Les jours s’écoulaient dans un désordre indescriptible. Depuis la découverte des dépouilles démembrées et de la nouvelle concernant la Purge démoniaque, nos explorations s’en virent aussitôt chamboulées et écourtées. Des recherches pour savoir qui étaient ces gens que nous avions récupérés – en morceau ou en partie – avaient été menées en collaboration avec les forces présentes aux Jardins de Jhēn ainsi qu’avec l’Imperio Navia. Cependant, aussi étonnant que singulier, l’enquête menée n’aboutit à rien. Tous ces gens ne semblaient posséder aucune identité. Pendant des jours, des questions avaient été posées à des familles qui avaient signalé des disparitions; à des amis et des amants qui se retrouvaient sans nouvelles du compagnon ou de l’aimé depuis un certain temps.

En vain.

Tous ces gens semblaient être des fantômes. Mais ce n’était pas possible qu’aucune personne ne puisse les connaître. Comment cela se faisait-il? Personne ne paraissait avoir de réponses, et plus les jours avançaient, plus le mystère s’épaississait, jusqu’à ce que nos intérêts se portent sur un tout autre événement. Un matin, le Capitaine Endeover se rapprocha de notre table. Nous mangions sans apparente appétit, bien trop concernés par les rumeurs à propos de la Terre Blanche et de cette possible alliance auprès des Sorciers. Toutefois, à son approche, nous finîmes par nous taire, levant nos minois dans sa direction, attentifs et curieux, le sérieux de son regard nous alertant sur-le-champ.

« On nous demande de quitter les Gorges Dorh. Dans deux jours, nous reprendrons la mer pour rejoindre les nôtres. Nos forces seront plus utiles là-bas qu’ici, nous annonça-t-il calmement. Faîtes circuler le message. »

Nos explorations se terminaient ainsi, sans avoir pu complètement dompter la nature bestiale des Gorges ou comprendre les désastres qui s’y étaient produits. Nous partîmes de ces terres en le lorgnant longuement, silencieusement, incapables d’oublier tout ce qui s’était produit et ce que nous avions dû endurer pendant ce voyage. En finalité, les Gorges ne nous avaient jamais acceptées.

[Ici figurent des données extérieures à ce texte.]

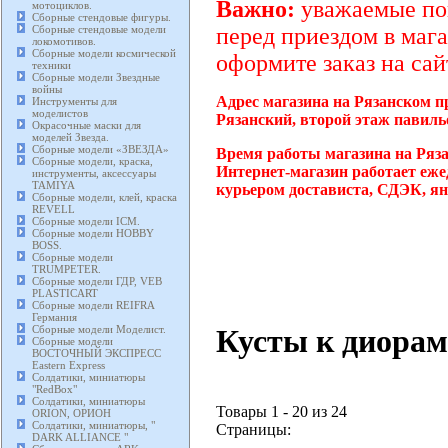
Важно:
уважаемые пок
мотоциклов.
Сборные стендовые фигуры.
Сборные стендовые модели
перед приездом в мага
локомотивов.
Сборные модели космической
оформите заказ на сай
техники
Сборные модели Звездные
войны
Адрес магазина на Рязанском п
Инструменты для
моделистов
Рязанский, второй этаж павиль
Окрасочные маски для
моделей Звезда.
Сборные модели «ЗВЕЗДА»
Время работы магазина на Ряз
Сборные модели, краска,
Интернет-магазин работает еже
инструменты, аксессуары
TAMIYA
курьером достависта, СДЭК, ян
Сборные модели, клей, краска
REVELL
Сборные модели ICM.
Сборные модели HOBBY
BOSS.
Сборные модели
TRUMPETER.
Сборные модели ГДР, VEB
PLASTICART
Сборные модели REIFRA
Германия
Кусты к диорам
Сборные модели Моделист.
Сборные модели
ВОСТОЧНЫЙ ЭКСПРЕСС
Eastern Express
Солдатики, миниатюры
"RedBox"
Солдатики, миниатюры
Товары 1 - 20 из 24
ORION, ОРИОН
Солдатики, миниатюры, "
Страницы:
DARK ALLIANCE "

Plusieurs jours plus tard…

Toc, toc, toc.


Les sons de l’autre côté de la porte se turent brusquement. Le silence devint total, insondable et permanent. Nous nous échangeâmes une œillade en biais. Nous avions bien entendu après tout. Le grattement d’une guitare avait résonné, une mélodie était en train de jouer lorsque nous nous étions arrêtés au pied du seuil d’entrée. D’un accord commun et avec un peu plus d’assurance, je rabattis de nouveau mes jointures sur le battant en bois, la résonnance lui faisant acte de notre présence. Nous étions certains qu’il nous avait entendu, alors qu’attendait-il pour ouvrir cette porte?

Toc, toc, toc!

Et cette fois, la réponse ne se fit pas espérer trop longtemps, des pas pouvant être perçu de l’autre côté de l’appartement.

« J’arrive! »

Il s’agissait bel et bien de la voix de mon frère.